Automatic Repository in new source
Posted: 17 Oct 2007 23:47
by JonAxtell
I would have thought the IGI's repository is the LDS since they are the owners of the website which mainly hosts it and which it was set up for.
However it all comes down to how you organise your citations/sources/repositories. Some have a few sources but many citations with the information mainly held in the citation, whilst others have many sources with few details in the citations. Gedcom is a bit limiting as sometimes I would like something like citation/source/source/source/repository!
Automatic Repository in new source
Posted: 22 Oct 2007 23:31
by jmurphy
Nick Walker said:
Yes I agree with Irene that the IGI (and Free BMD if just using the index) is a source rather than a repository. Its actually not obvious, to me at least, what the repository is for the IGI as it is available on the web and in libraries, record offices, etc. so I leave that blank. I only use repository for records where it isn't widely available so i don't record it for the census sources either.
Technically speaking, shouldn't the repository reflect where (i.e. the physical location) one actually found the information?
If you copied the information from a book, would you not list the actual library whose reference room you were in when you looked at the book (or checked out the book)?

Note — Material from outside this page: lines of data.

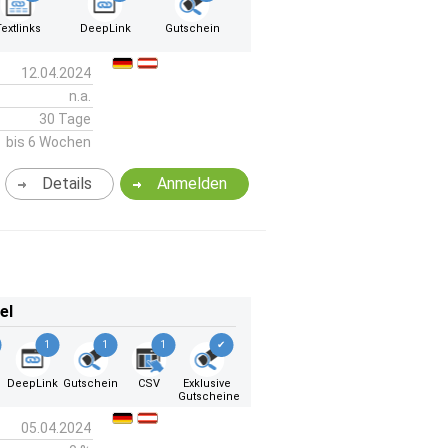
Textlinks
DeepLink
Gutschein
12.04.2024
n.a.
30 Tage
bis 6 Wochen
Details
Anmelden
el
1
1
1
✔
DeepLink
Gutschein
CSV
Exklusive
Gutscheine
05.04.2024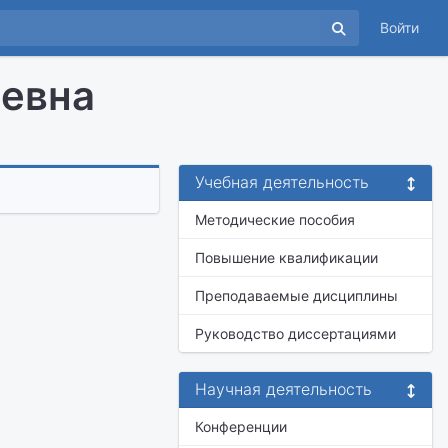
Войти
аевна
Учебная деятельность
Методические пособия
Повышение квалификации
Преподаваемые дисциплины
Руководство диссертациями
Научная деятельность
Конференции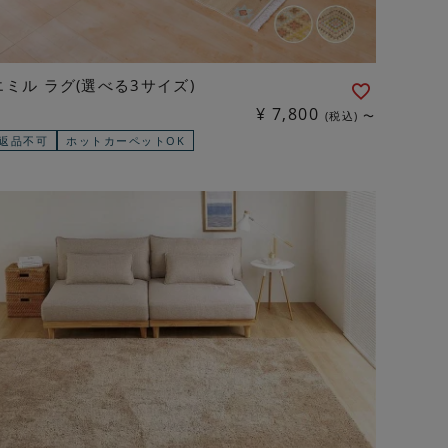
エミル ラグ(選べる3サイズ)
¥
7,800
税込
〜
返品不可
ホットカーペットOK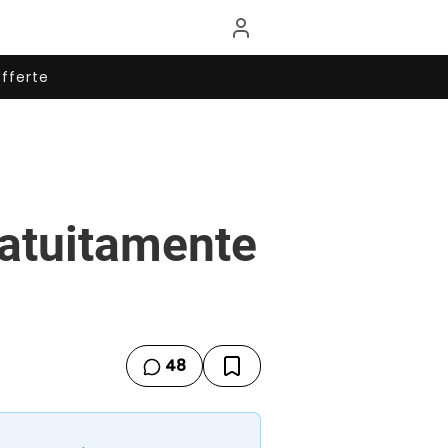
fferte
ratuitamente
48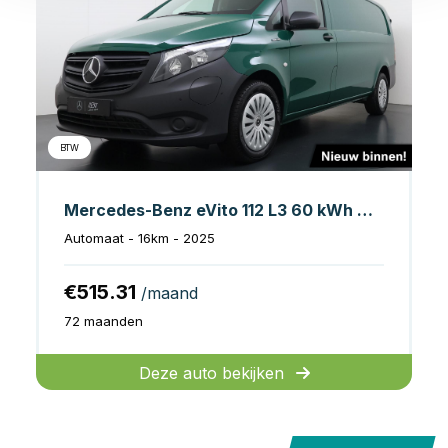
BTW
Mercedes-Benz eVito 112 L3 60 kWh Accu
Automaat - 16km - 2025
€515.31
/maand
72 maanden
Deze auto bekijken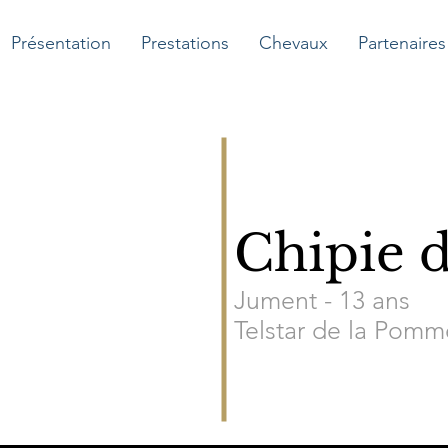
Présentation
Prestations
Chevaux
Partenaires
Chipie 
Jument - 13
ans
Telstar de la Pomm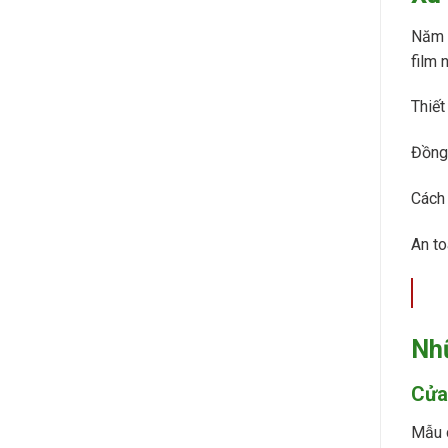
Năm 
film 
Thiết
Đồng 
Cách 
An to
Nh
Cửa
Mẫu c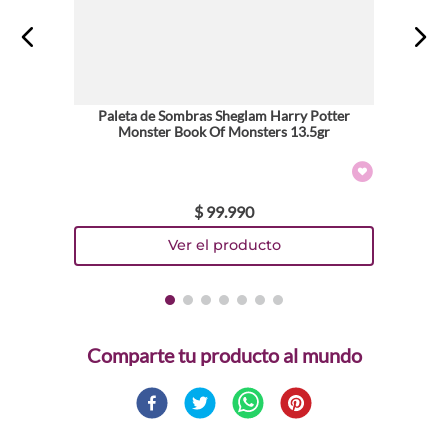
Paleta de Sombras Sheglam Harry Potter
Monster Book Of Monsters 13.5gr
$
99
.
990
Comparte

Thus if I accessed the IGI via the web then FamilySearch.org would be the Repository (with the understanding being, the Repository is the set of mail servers on which the website resides), but if I went to my local FHC and accessed the actual microfilm record then the brick-and-mortar FHC would would be the Repository.
Or am I missing something?
Jan
Automatic Repository in new source
Posted: 23 Oct 2007 08:54
by NickWalker
I prefer to have one source for the IGI rather than a number of different IGI sources for each of the different libraries I happen to have looked it up in. I can't see a big advantage in doing this. I'd hate someone to feel they have to go to, for example, Preston Library to view information that they could find on the IGI anywhere. The only argument against this is that the IGI does have different versions but it would be difficult to track those, particularly as I assume the familysearch version is updated fairly regularly.
Automatic Repository in new source
Posted: 23 Oct 2007 23:27
by g_mcallister
I use the repository field very rarely and then only for unique documents I have found that are likley to exist in only one location. For example I have found the service record of an ancestor who served in the navy in the early 19C so I have recorded the National Archives at Kew as the repository of that source. Likewise the the 18C lease on the farm of another ancestor; the repository for that source is Hampshire Records Office. I would not bother to record repositories for widely availabe sources such as IGI or census.